Education Article: Are Your Litigation Policies and Procedures in Your Company's Best Interest?
July 9, 2010
Written by Dennis Falletti, SRVP Business Development.
Feature in the ICE newsletter The Cube, Summer 2010 Edition.
It's not a secret that bad debt losses are increasing across all industry lines. During the past 24 months insurance companies report an increase in the number of cases filed, increased litigation costs and declining litigation recovery.
All collection agencies use attorneys for litigation as a final option. Most insurance companies have established general guidelines under which their agencies file suit. Most collection agencies use a two phase collection approach when attempting to collect past due premiums or audit. Then when collections fail to produce, they recommend litigation.
In my conversations with various insurance companies, all had guidelines and procedures for considering and approving suit through their collection agency. The typical guidelines were based on premium size, if contact was made with the business, documentation / substantiation / disputes of the debt, legal fees and collection agency gut instinct.

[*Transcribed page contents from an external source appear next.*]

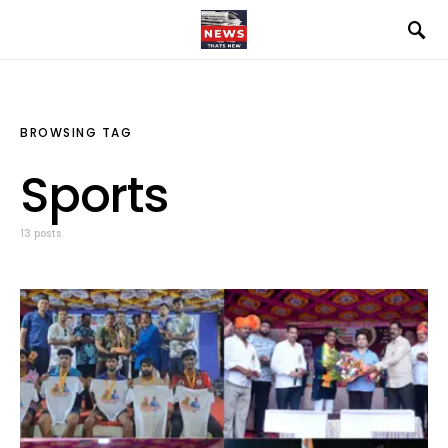
BROWSING TAG
Sports
13 posts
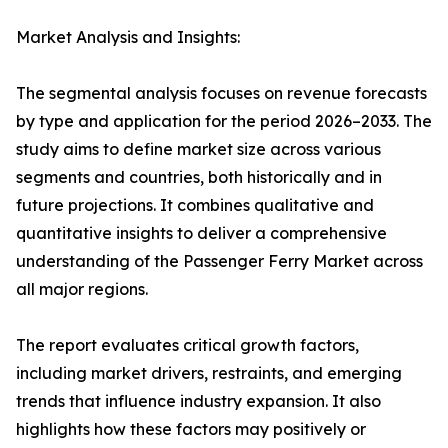
Market Analysis and Insights:
The segmental analysis focuses on revenue forecasts
by type and application for the period 2026–2033. The
study aims to define market size across various
segments and countries, both historically and in
future projections. It combines qualitative and
quantitative insights to deliver a comprehensive
understanding of the Passenger Ferry Market across
all major regions.
The report evaluates critical growth factors,
including market drivers, restraints, and emerging
trends that influence industry expansion. It also
highlights how these factors may positively or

Is there a better way to manage litigation costs and increase recovery? The answer is yes!
Before considering filing suit, require the collection agency provide you with a copy fo the debtor's credit report before engaging the attorney. Taking this further, I suggest you require the report when also considering settlements. The credit report is a wealth of information and insight into the debtor's predictive payment history and trends.
The report will show the correct business name, whether or not they have state and federal tax liens, outstanding judgments not paid, if they have filed bankruptcy in the past, how many secured creditors they have, their payment history and who they pay on time or pay late or not at all. It also shows collection activity and days beyond terms over the past 6 quarters.
Taking all these factors i8nto consideration, a score is assessed usually on a 0 to 100 or 100 to 1000 basis, the best score being 100 or 1000. Additionally the credit report will show whether or not their score is getting better or getting worse. With this factual information available, you now can make a decision based on facts verse opinion. Our statistics have shown using this method of evaluation, companies reduce 90% of litigation costs while increasing net-back through better settlements and more productive law-suits.
Make an educated decision when determining when to file suit by acquiring the answers to the questions below through a credit report:
* What is the credit score of the company?
* Are the score and pay patterns trending up or down?
* Does the business have unpaid State and / or Federal tax liens?
* Have they filed bankruptcy in the past?
* Do they have pending litigation?
* Do they have judgments; do they have the ability to pay the judgment(s)?
* Is there collection activity reported in their file?
* What are their days beyond terms over the past 6 quarters?
* How many secured creditors do they have?
* What is the size of their operation?
* Are they incorporated or a sole proprietor?